This work addresses the limitations of conventional optimal sensor placement methods, which rely on Gaussian assumptions and struggle to accommodate real-world non-Gaussian distributions and modern generative reconstruction models. The authors propose a distribution-agnostic sensor placement framework that, for the first time, integrates the Christoffel function into generative-model-driven state estimation, offering non-asymptotic recovery guarantees for arbitrary signal distributions and sensor configurations. By combining diffusion posterior sampling with flow-matching models, the approach supports both offline and online deployment and is compatible with a wide range of unconditional generative models. Under low sensor budgets, the method significantly outperforms Gaussian baselines and other generative approaches, demonstrating superior performance and model-agnosticism on structured non-Gaussian benchmarks.

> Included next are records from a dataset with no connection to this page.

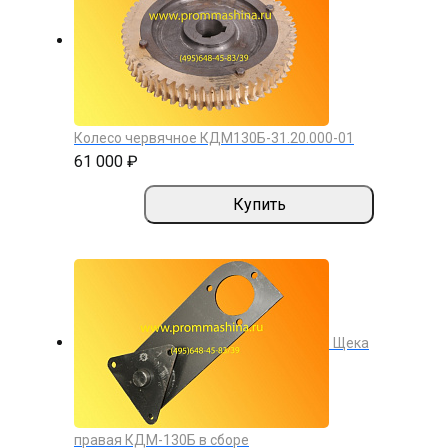
Колесо червячное КДМ130Б-31.20.000-01
61 000 ₽
Купить
Щека
правая КДМ-130Б в сборе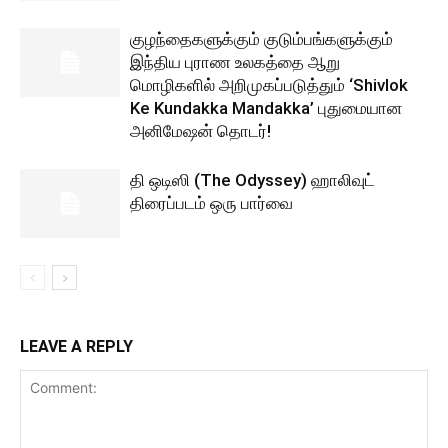
குழந்தைகளுக்கும் குடும்பங்களுக்கும்
இந்திய புராண உலகத்தை ஆறு
மொழிகளில் அறிமுகப்படுத்தும் ‘Shivlok
Ke Kundakka Mandakka’ புதுமையான
அனிமேஷன் தொடர்!
தி ஒடிஸி (The Odyssey) ஹாலிவுட்
திரைப்படம் ஒரு பார்வை
LEAVE A REPLY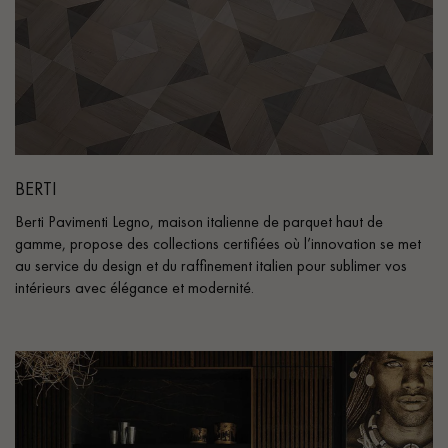
BERTI
Berti Pavimenti Legno, maison italienne de parquet haut de
gamme, propose des collections certifiées où l’innovation se met
au service du design et du raffinement italien pour sublimer vos
intérieurs avec élégance et modernité.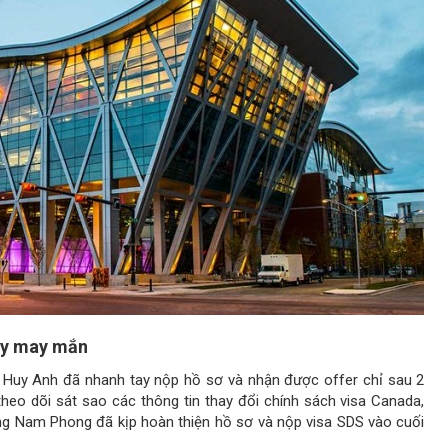
đầy may mắn
 Huy Anh đã nhanh tay nộp hồ sơ và nhận được offer chỉ sau 2
theo dõi sát sao các thông tin thay đổi chính sách visa Canada,
ng Nam Phong đã kịp hoàn thiện hồ sơ và nộp visa SDS vào cuối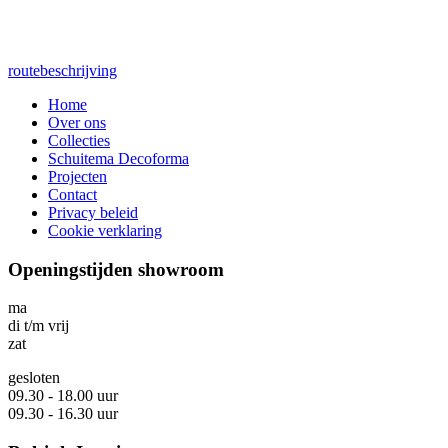
routebeschrijving
Home
Over ons
Collecties
Schuitema Decoforma
Projecten
Contact
Privacy beleid
Cookie verklaring
Openingstijden showroom
ma
di t/m vrij
zat
gesloten
09.30 - 18.00 uur
09.30 - 16.30 uur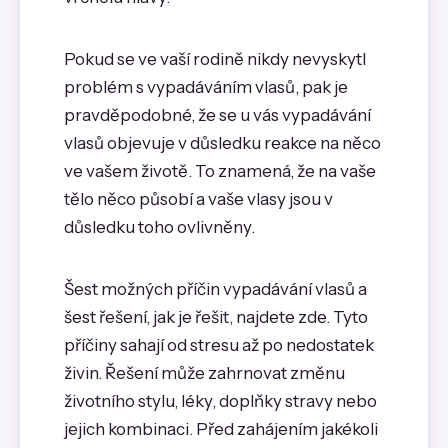
Pokud se ve vaší rodině nikdy nevyskytl
problém s vypadáváním vlasů, pak je
pravděpodobné, že se u vás vypadávání
vlasů objevuje v důsledku reakce na něco
ve vašem životě. To znamená, že na vaše
tělo něco působí a vaše vlasy jsou v
důsledku toho ovlivněny.
Šest možných příčin vypadávání vlasů a
šest řešení, jak je řešit, najdete zde. Tyto
příčiny sahají od stresu až po nedostatek
živin. Řešení může zahrnovat změnu
životního stylu, léky, doplňky stravy nebo
jejich kombinaci. Před zahájením jakékoli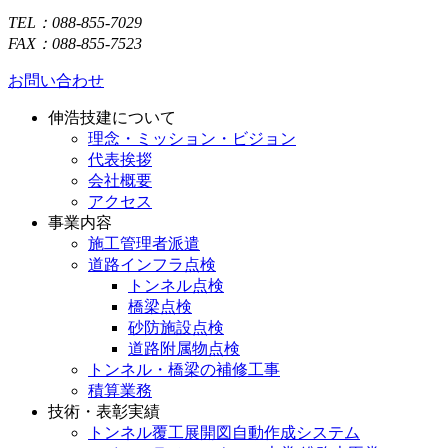
TEL：088-855-7029
FAX：088-855-7523
お問い合わせ
伸浩技建について
理念・ミッション・ビジョン
代表挨拶
会社概要
アクセス
事業内容
施工管理者派遣
道路インフラ点検
トンネル点検
橋梁点検
砂防施設点検
道路附属物点検
トンネル・橋梁の補修工事
積算業務
技術・表彰実績
トンネル覆工展開図自動作成システム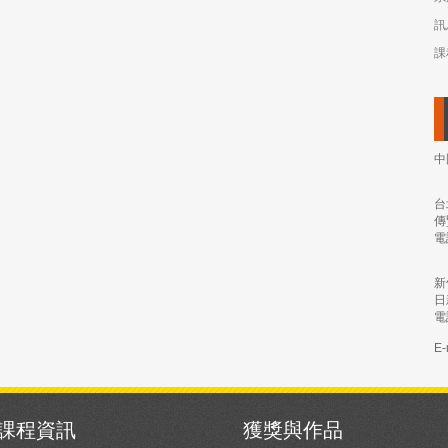
訊
課
中
台
傳
電
新
日
電
E-
課程資訊
獲獎與作品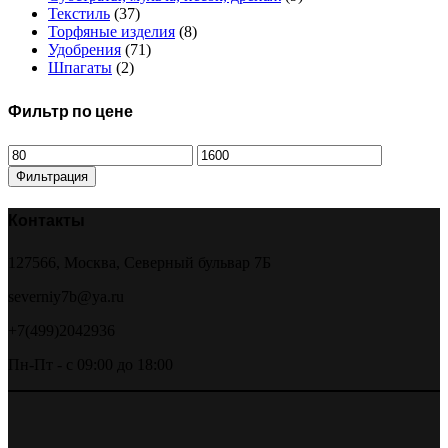
Текстиль
(37)
Торфяные изделия
(8)
Удобрения
(71)
Шпагаты
(2)
Фильтр по цене
Минимальная
Максимальная
цена
цена
Фильтрация
Контакты
127566, Москва, Северный бульвар 7Б
severniy7b@ya.ru
+7(499)2042936
Пн-Пт - с 09:00 до 18:00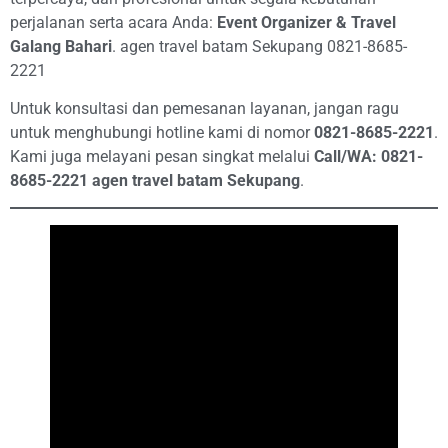
perjalanan serta acara Anda:
Event Organizer & Travel
Galang Bahari
. agen travel batam Sekupang 0821-8685-
2221
Untuk konsultasi dan pemesanan layanan, jangan ragu
untuk menghubungi hotline kami di nomor
0821-8685-2221
.
Kami juga melayani pesan singkat melalui
Call/WA: 0821-
8685-2221 agen travel batam Sekupang
.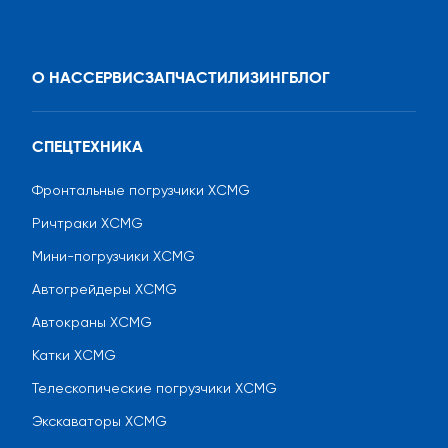
О НАС
СЕРВИС
ЗАПЧАСТИ
ЛИЗИНГ
БЛОГ
СПЕЦТЕХНИКА
Фронтальные погрузчики XCMG
Ричтраки XCMG
Мини-погрузчики XCMG
Автогрейдеры XCMG
Автокраны XCMG
Катки XCMG
Телескопические погрузчики XCMG
Экскаваторы XCMG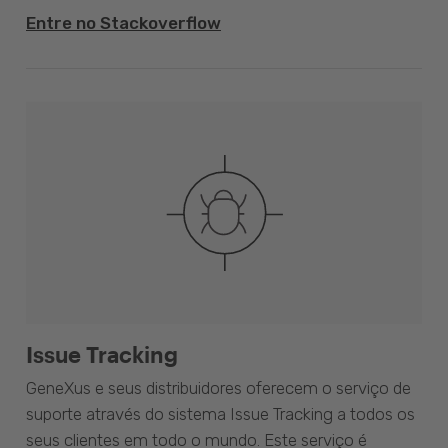
Entre no Stackoverflow
Issue Tracking
GeneXus e seus distribuidores oferecem o serviço de
suporte através do sistema Issue Tracking a todos os
seus clientes em todo o mundo. Este serviço é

State estimation is a critical task in scientific, engineering and control applications. Since the reliability of reconstructions depends on the number and position of sensors, optimal sensor placement (OSP) is essential in scenarios where measurements are sparse and expensive. Classical OSP approaches rely on Gaussian assumptions and are consequently unable to account for the complex distributions encountered in many real-world systems. Generative-model-based reconstruction using sensor guided diffusion posterior sampling (DPS) has emerged as a promising technique for reconstructing states from highly complex distributions. However, existing sensor-selection methods either require unrealistically many sensors or emulate classical OSP, creating a mismatch between modern recovery models with classical OSP tools motivating the need for fundamentally new ideas towards OSP that match the recent advances made in powerful recovery models. We introduce a distribution-free sensor placement framework based on the Christoffel function: a mathematical formulation of optimal sampling and recovery guarantees for posterior sampling with arbitrary sensors and signal distributions, from which we derive a new OSP strategy with non-asymptotic bounds on the number of sensors needed for recovery. We develop Christoffel-DPS, with offline and online variants, instantiating Christoffel sampling for generative models. Christoffel-DPS outperforms Gaussian OSP baselines and existing generative-model placement methods, validating that distribution-free sensing is both theoretically principled and practically superior. The framework is model-agnostic; we demonstrate its application to a range of unconditional DPS and flow-matching models on structurally non-Gaussian benchmarks, showing the efficacy of Christoffel-DPS in low sensor budget regimes.